En effet, le comité de suivi des prix des produits pétroliers (CSPPP) a certifié un gain net de 22,3 millions de dollars américains couvrant la période du 1er octobre au 31 décembre 2025. Un chiffre qui marque un basculement inédit. Pour la première fois, la zone Ouest, historiquement déficitaire, enregistre un solde positif au bénéfice de l’État congolais. Concrètement, au lieu d’un mécanisme générant une charge compensatoire implicite pour l’État, le système a produit un excédent. Dans un secteur longtemps associé aux charges compensatoires, un gain trimestriel de 22,3 millions USD en zone Ouest constitue un véritable changement de paradigme.

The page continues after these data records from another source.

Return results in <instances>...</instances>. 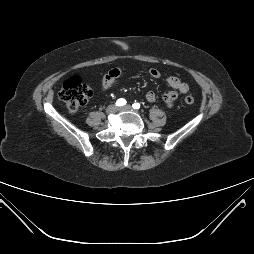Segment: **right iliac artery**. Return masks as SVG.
Returning a JSON list of instances; mask_svg holds the SVG:
<instances>
[{"mask_svg": "<svg viewBox=\"0 0 254 254\" xmlns=\"http://www.w3.org/2000/svg\"><path fill=\"white\" fill-rule=\"evenodd\" d=\"M126 104V100L123 98H120L116 101V106H123Z\"/></svg>", "mask_w": 254, "mask_h": 254, "instance_id": "82829eb1", "label": "right iliac artery"}]
</instances>
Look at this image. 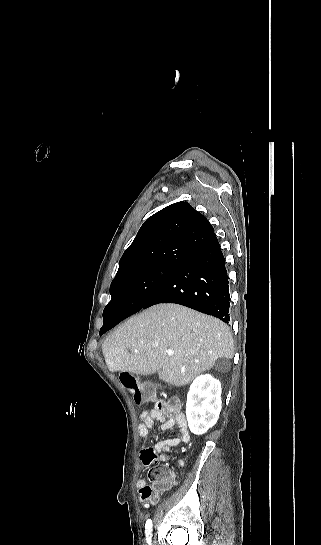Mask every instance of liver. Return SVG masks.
Wrapping results in <instances>:
<instances>
[{"label":"liver","instance_id":"6515ba94","mask_svg":"<svg viewBox=\"0 0 321 545\" xmlns=\"http://www.w3.org/2000/svg\"><path fill=\"white\" fill-rule=\"evenodd\" d=\"M166 351H173L172 357ZM102 353L112 373H158L165 383L183 387L235 351L230 329L219 319L161 303L120 325L105 339Z\"/></svg>","mask_w":321,"mask_h":545}]
</instances>
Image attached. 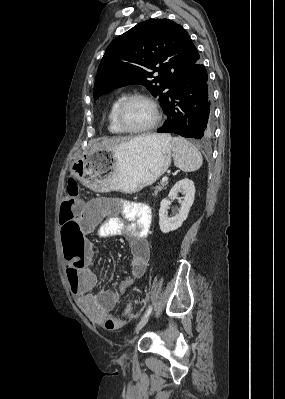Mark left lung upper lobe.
Returning <instances> with one entry per match:
<instances>
[{"instance_id":"obj_1","label":"left lung upper lobe","mask_w":285,"mask_h":399,"mask_svg":"<svg viewBox=\"0 0 285 399\" xmlns=\"http://www.w3.org/2000/svg\"><path fill=\"white\" fill-rule=\"evenodd\" d=\"M198 58L197 48L181 25L168 19L141 22L107 47L93 96L98 99L115 88L141 84L159 98L164 109L175 79Z\"/></svg>"}]
</instances>
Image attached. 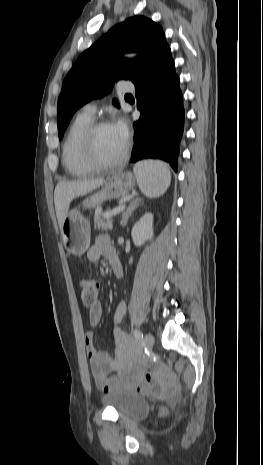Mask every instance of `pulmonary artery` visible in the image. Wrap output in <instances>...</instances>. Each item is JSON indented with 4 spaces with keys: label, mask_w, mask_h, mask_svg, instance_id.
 <instances>
[{
    "label": "pulmonary artery",
    "mask_w": 263,
    "mask_h": 465,
    "mask_svg": "<svg viewBox=\"0 0 263 465\" xmlns=\"http://www.w3.org/2000/svg\"><path fill=\"white\" fill-rule=\"evenodd\" d=\"M120 91L121 92L133 91V86L129 85V84H122L120 86ZM95 112H96V104L93 103V102L85 104L82 107V111H81L82 114L87 115V116L92 117V118H93Z\"/></svg>",
    "instance_id": "pulmonary-artery-1"
}]
</instances>
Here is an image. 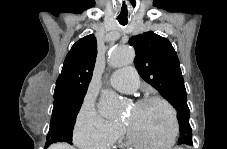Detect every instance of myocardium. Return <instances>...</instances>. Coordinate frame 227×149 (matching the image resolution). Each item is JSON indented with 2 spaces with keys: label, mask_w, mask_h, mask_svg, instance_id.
<instances>
[{
  "label": "myocardium",
  "mask_w": 227,
  "mask_h": 149,
  "mask_svg": "<svg viewBox=\"0 0 227 149\" xmlns=\"http://www.w3.org/2000/svg\"><path fill=\"white\" fill-rule=\"evenodd\" d=\"M152 102L161 103L170 111L172 116V121H173V131L170 138L165 142L148 140L142 137L141 135H139L129 122L124 121L126 132L130 137V139L137 145L150 146V147L172 146L175 143L177 136L179 134V121H178L177 111L170 102H168L166 99L159 96H148V97L141 98L135 103V107H139Z\"/></svg>",
  "instance_id": "1"
}]
</instances>
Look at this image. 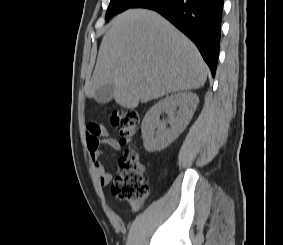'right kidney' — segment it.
I'll return each instance as SVG.
<instances>
[{
    "label": "right kidney",
    "instance_id": "1",
    "mask_svg": "<svg viewBox=\"0 0 283 245\" xmlns=\"http://www.w3.org/2000/svg\"><path fill=\"white\" fill-rule=\"evenodd\" d=\"M199 98L192 92L166 96L146 113L141 126L144 147L148 152L160 151L169 146L183 132L193 117ZM167 120H160L162 113ZM170 127L167 129L166 124Z\"/></svg>",
    "mask_w": 283,
    "mask_h": 245
}]
</instances>
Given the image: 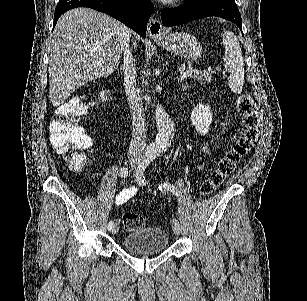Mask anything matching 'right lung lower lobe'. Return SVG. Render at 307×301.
Here are the masks:
<instances>
[{
  "instance_id": "1",
  "label": "right lung lower lobe",
  "mask_w": 307,
  "mask_h": 301,
  "mask_svg": "<svg viewBox=\"0 0 307 301\" xmlns=\"http://www.w3.org/2000/svg\"><path fill=\"white\" fill-rule=\"evenodd\" d=\"M76 7H89L106 13L142 37L146 36L147 21L154 10L153 4L148 0H59L55 9L53 28L63 13Z\"/></svg>"
}]
</instances>
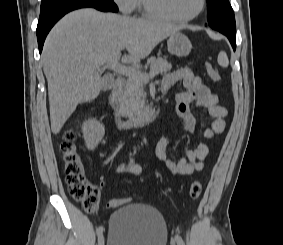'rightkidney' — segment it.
<instances>
[{
    "label": "right kidney",
    "mask_w": 283,
    "mask_h": 245,
    "mask_svg": "<svg viewBox=\"0 0 283 245\" xmlns=\"http://www.w3.org/2000/svg\"><path fill=\"white\" fill-rule=\"evenodd\" d=\"M82 132L87 148L94 150L104 137L105 128L96 119H89L84 122Z\"/></svg>",
    "instance_id": "1"
}]
</instances>
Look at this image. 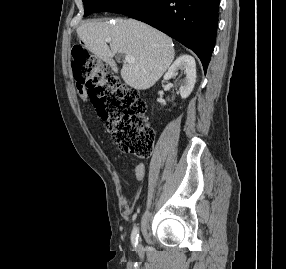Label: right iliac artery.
<instances>
[{"label":"right iliac artery","instance_id":"1","mask_svg":"<svg viewBox=\"0 0 286 269\" xmlns=\"http://www.w3.org/2000/svg\"><path fill=\"white\" fill-rule=\"evenodd\" d=\"M138 238H139V229L138 227H135L131 234V241L134 247H137L138 245Z\"/></svg>","mask_w":286,"mask_h":269}]
</instances>
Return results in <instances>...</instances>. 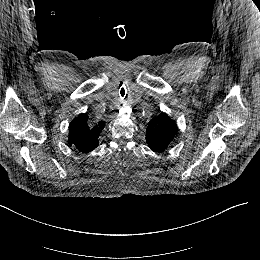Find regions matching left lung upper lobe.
<instances>
[{
  "label": "left lung upper lobe",
  "mask_w": 260,
  "mask_h": 260,
  "mask_svg": "<svg viewBox=\"0 0 260 260\" xmlns=\"http://www.w3.org/2000/svg\"><path fill=\"white\" fill-rule=\"evenodd\" d=\"M176 133V122L166 113H161L149 122L146 141L151 150L161 153L171 144Z\"/></svg>",
  "instance_id": "left-lung-upper-lobe-1"
}]
</instances>
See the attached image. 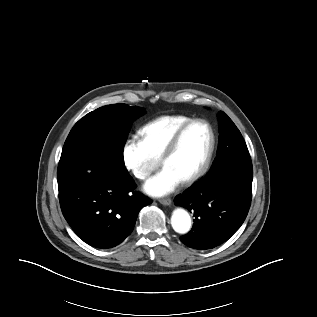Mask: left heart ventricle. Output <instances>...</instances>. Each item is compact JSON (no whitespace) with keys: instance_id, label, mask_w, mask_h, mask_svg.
<instances>
[{"instance_id":"obj_1","label":"left heart ventricle","mask_w":317,"mask_h":317,"mask_svg":"<svg viewBox=\"0 0 317 317\" xmlns=\"http://www.w3.org/2000/svg\"><path fill=\"white\" fill-rule=\"evenodd\" d=\"M210 136L203 124L193 125L183 136L175 154L165 167L170 168L181 181L191 176L200 166L209 146Z\"/></svg>"}]
</instances>
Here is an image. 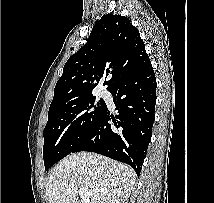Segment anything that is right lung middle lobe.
Instances as JSON below:
<instances>
[{
	"mask_svg": "<svg viewBox=\"0 0 214 203\" xmlns=\"http://www.w3.org/2000/svg\"><path fill=\"white\" fill-rule=\"evenodd\" d=\"M105 106L90 95L48 112L44 128L43 158L45 169L72 153L73 149L89 133Z\"/></svg>",
	"mask_w": 214,
	"mask_h": 203,
	"instance_id": "obj_1",
	"label": "right lung middle lobe"
}]
</instances>
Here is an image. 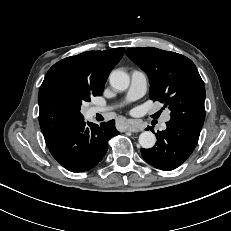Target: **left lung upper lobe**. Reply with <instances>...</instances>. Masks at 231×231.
Returning <instances> with one entry per match:
<instances>
[{
	"label": "left lung upper lobe",
	"mask_w": 231,
	"mask_h": 231,
	"mask_svg": "<svg viewBox=\"0 0 231 231\" xmlns=\"http://www.w3.org/2000/svg\"><path fill=\"white\" fill-rule=\"evenodd\" d=\"M126 55L148 75L150 98L170 109V121L200 132L206 93L194 63L181 54L153 47L127 49Z\"/></svg>",
	"instance_id": "5c2ea615"
}]
</instances>
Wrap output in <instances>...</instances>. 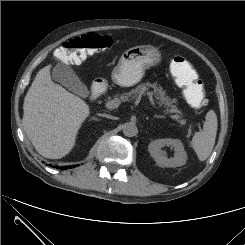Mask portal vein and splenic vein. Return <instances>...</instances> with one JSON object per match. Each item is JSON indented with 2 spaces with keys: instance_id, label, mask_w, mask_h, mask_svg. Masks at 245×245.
Masks as SVG:
<instances>
[{
  "instance_id": "portal-vein-and-splenic-vein-1",
  "label": "portal vein and splenic vein",
  "mask_w": 245,
  "mask_h": 245,
  "mask_svg": "<svg viewBox=\"0 0 245 245\" xmlns=\"http://www.w3.org/2000/svg\"><path fill=\"white\" fill-rule=\"evenodd\" d=\"M147 95H148V99H149L150 105H151L154 109H156V110H161V109L157 106V104L155 103V101H154V99H153V97H152V94L149 92V93H147ZM120 104H121V100H120L119 98H115V99H113V100L108 101V102L106 103V107H107L108 109H114V108H118V107L120 106Z\"/></svg>"
}]
</instances>
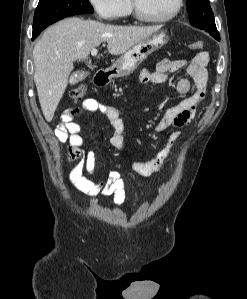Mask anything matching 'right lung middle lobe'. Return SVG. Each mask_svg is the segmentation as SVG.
Wrapping results in <instances>:
<instances>
[{
	"label": "right lung middle lobe",
	"instance_id": "right-lung-middle-lobe-1",
	"mask_svg": "<svg viewBox=\"0 0 247 299\" xmlns=\"http://www.w3.org/2000/svg\"><path fill=\"white\" fill-rule=\"evenodd\" d=\"M93 12L88 0H39L34 14L33 35H39L42 30L60 19Z\"/></svg>",
	"mask_w": 247,
	"mask_h": 299
}]
</instances>
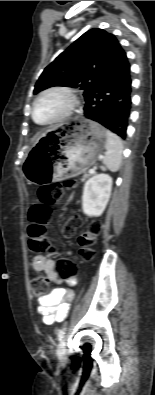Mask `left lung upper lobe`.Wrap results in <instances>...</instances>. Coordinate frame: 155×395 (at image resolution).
I'll use <instances>...</instances> for the list:
<instances>
[{
    "instance_id": "left-lung-upper-lobe-1",
    "label": "left lung upper lobe",
    "mask_w": 155,
    "mask_h": 395,
    "mask_svg": "<svg viewBox=\"0 0 155 395\" xmlns=\"http://www.w3.org/2000/svg\"><path fill=\"white\" fill-rule=\"evenodd\" d=\"M125 57V51L113 34L91 29L45 68L34 94L52 86H66L84 90L86 99L103 76Z\"/></svg>"
}]
</instances>
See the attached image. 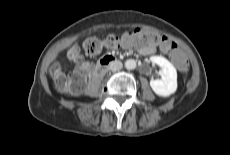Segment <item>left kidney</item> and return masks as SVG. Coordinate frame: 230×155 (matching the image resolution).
<instances>
[{
	"label": "left kidney",
	"mask_w": 230,
	"mask_h": 155,
	"mask_svg": "<svg viewBox=\"0 0 230 155\" xmlns=\"http://www.w3.org/2000/svg\"><path fill=\"white\" fill-rule=\"evenodd\" d=\"M152 63L161 68V79L151 80L150 86L158 96L168 97L177 90V71L175 67L162 56H151Z\"/></svg>",
	"instance_id": "obj_1"
}]
</instances>
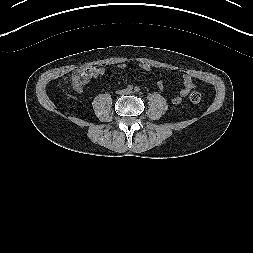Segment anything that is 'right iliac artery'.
I'll use <instances>...</instances> for the list:
<instances>
[{
    "label": "right iliac artery",
    "mask_w": 253,
    "mask_h": 253,
    "mask_svg": "<svg viewBox=\"0 0 253 253\" xmlns=\"http://www.w3.org/2000/svg\"><path fill=\"white\" fill-rule=\"evenodd\" d=\"M132 88H133V87H132L131 85H129V86H128V89H130V90H131Z\"/></svg>",
    "instance_id": "obj_1"
}]
</instances>
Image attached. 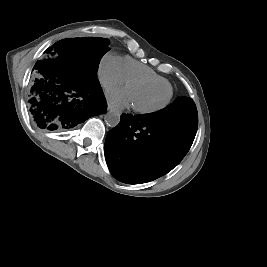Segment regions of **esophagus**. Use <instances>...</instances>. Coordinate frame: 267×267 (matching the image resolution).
<instances>
[{
    "label": "esophagus",
    "instance_id": "obj_1",
    "mask_svg": "<svg viewBox=\"0 0 267 267\" xmlns=\"http://www.w3.org/2000/svg\"><path fill=\"white\" fill-rule=\"evenodd\" d=\"M108 110H109V111H113V110H115V109H114V107H113L111 104H108Z\"/></svg>",
    "mask_w": 267,
    "mask_h": 267
}]
</instances>
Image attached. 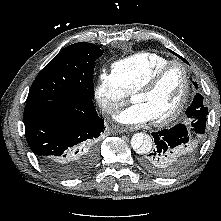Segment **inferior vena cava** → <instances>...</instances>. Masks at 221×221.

Trois paramètres techniques ont été déterminants : le prix moyen frontière commercial, les volumes certifiés par le ministère des Hydrocarbures, le taux de change officiel publié par la Banque Centrale du Congo. Dans un mécanisme où la structure des prix est directement influencée par l’écart entre cotations internationales, taux de change et prix administré à la pompe, l’évolution favorable de ces trois variables au quatrième trimestre 2025 a inversé la tendance. Autre indicateur à souligner : selon le ministère de l’Économie nationale, le secteur pétrolier évolue depuis près de deux ans avec l’appui du système bancaire, sans recours au financement du Trésor public.

Ainsi le débat ne porte plus uniquement sur le coût des compensations. Il porte désormais sur la capacité du mécanisme à générer un équilibre financier sans fragiliser ni le pouvoir d’achat de la population, ni la viabilité des opérateurs. Le quatrième trimestre de 2025 marque ainsi un point d’inflexion dans la gestion des PMAG, révélant qu’un mécanisme longtemps perçu comme budgétivore peut, sous conditions techniques maîtrisées, devenir un levier d’équilibre financier.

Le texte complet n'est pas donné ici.